TikTok filed a lawsuit against Montana state government on Monday after it became the first U.S. state to pass a bill last week to ban TikTok app from operating in Montana.
The lawsuit is widely expected because the statewide ban is targeting a specific Chinese firm out of political considerations at the cost of relentlessly trampling of state residents' right to free speech.
"We are challenging Montana's unconstitutional TikTok ban to protect our business and the hundreds of thousands of TikTok users in Montana. We believe our legal challenge will prevail, based on an exceedingly strong set of precedents and facts," TikTok said in a statement.
The TikTok ban violates the First Amendment to the U.S. Constitution, the litigation said. In addition, the ban "intrudes upon matters of exclusive federal concern," it said.

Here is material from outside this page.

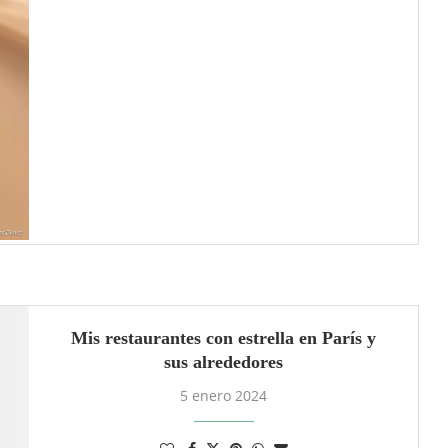
Mis restaurantes con estrella en París y
sus alrededores
5 enero 2024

Lawyers for TikTok argue that the national security threat raised by officials in Montana is not something that state officials can attempt to regulate, as foreign affairs and national security matters are a federal issue.

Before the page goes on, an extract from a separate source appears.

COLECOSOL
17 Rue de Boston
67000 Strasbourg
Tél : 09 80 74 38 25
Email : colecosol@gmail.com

"The state has enacted these extraordinary and unprecedented measures based on nothing more than unfounded speculation," the litigation said, referring to the concerns that Chinese government could access Americans' data.
The lawsuit seeks to overturn the Montana ban, which will take effect in January 2024.
Montana Governor Greg Gianforte on Wednesday signed a bill, which was passed by the state legislature last month, to ban TikTok from operating in the state to "protect" residents from alleged intelligence gathering by China.
The bill prohibits the company from operating in the state and requires app stores to block users in Montana from downloading TikTok. TikTok's users won't face fines for using the service, but app stores and TikTok face daily fines of $10,000 for violating the law.
In response, a spokesperson of TikTok said: "Governor Gianforte has signed a bill that infringes on the First Amendment rights of the people of Montana by unlawfully banning TikTok, a platform that empowers hundreds of thousands of people across the state."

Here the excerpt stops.